== Segment start ==

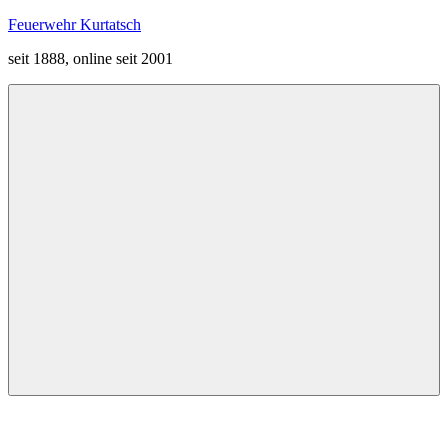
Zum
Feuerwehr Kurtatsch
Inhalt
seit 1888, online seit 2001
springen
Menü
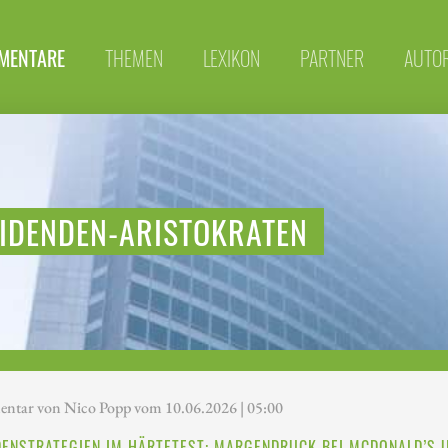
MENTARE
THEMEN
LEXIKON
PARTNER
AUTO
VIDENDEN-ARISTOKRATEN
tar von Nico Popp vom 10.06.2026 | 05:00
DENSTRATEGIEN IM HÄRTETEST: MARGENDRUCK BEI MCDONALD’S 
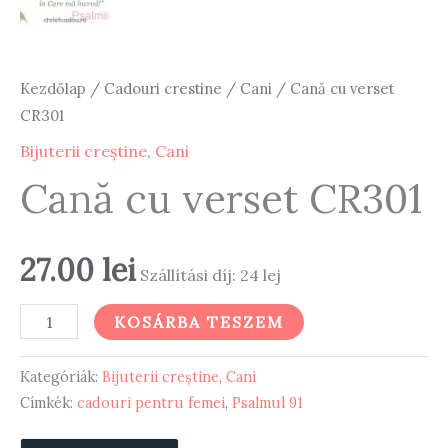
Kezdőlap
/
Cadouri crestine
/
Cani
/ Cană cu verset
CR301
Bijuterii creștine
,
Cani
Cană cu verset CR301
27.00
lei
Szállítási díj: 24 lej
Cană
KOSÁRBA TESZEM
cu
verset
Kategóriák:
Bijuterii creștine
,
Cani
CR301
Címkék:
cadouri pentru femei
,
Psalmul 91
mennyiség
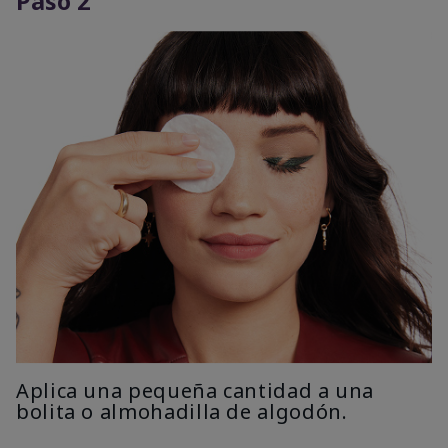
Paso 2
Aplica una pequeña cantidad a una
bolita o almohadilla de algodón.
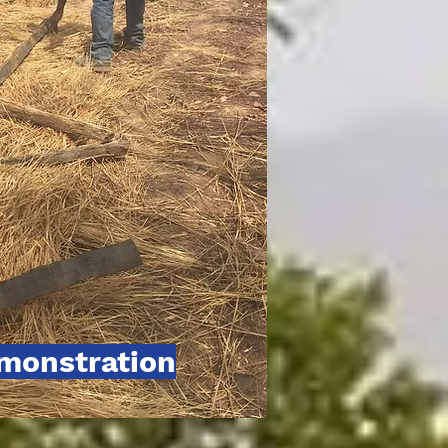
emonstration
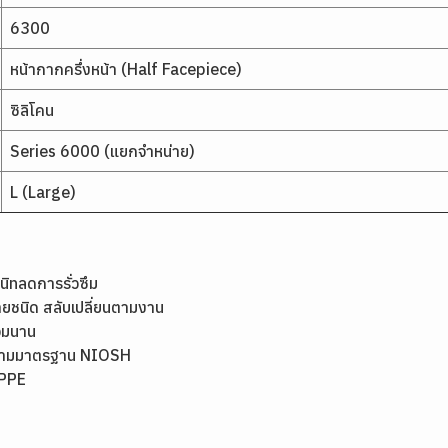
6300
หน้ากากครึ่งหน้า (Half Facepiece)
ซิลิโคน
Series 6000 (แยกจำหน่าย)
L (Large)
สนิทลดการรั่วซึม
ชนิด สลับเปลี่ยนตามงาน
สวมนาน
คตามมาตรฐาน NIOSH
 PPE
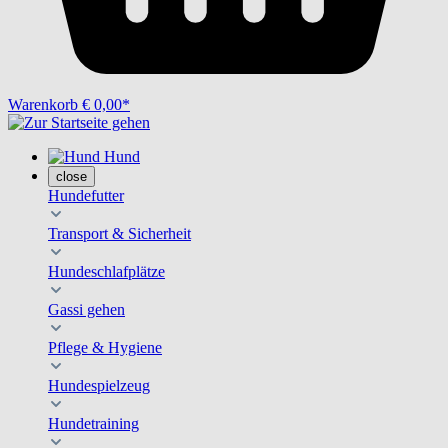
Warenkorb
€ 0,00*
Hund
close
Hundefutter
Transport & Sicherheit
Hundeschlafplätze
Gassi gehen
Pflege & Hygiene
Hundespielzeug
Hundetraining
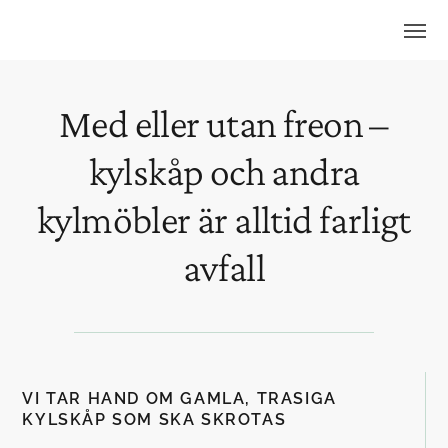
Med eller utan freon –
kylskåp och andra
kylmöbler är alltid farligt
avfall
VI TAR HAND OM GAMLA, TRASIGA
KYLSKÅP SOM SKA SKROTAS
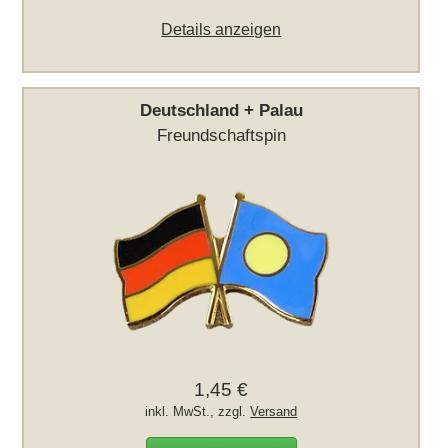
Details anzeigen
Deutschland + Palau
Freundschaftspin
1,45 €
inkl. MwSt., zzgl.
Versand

== Segment end ==

**About this exercise:** Search the records for lines holding the word "Cană", then copy each line you find.

**Output below:**
/ Cană cu verset
Cană cu verset CR301
Cană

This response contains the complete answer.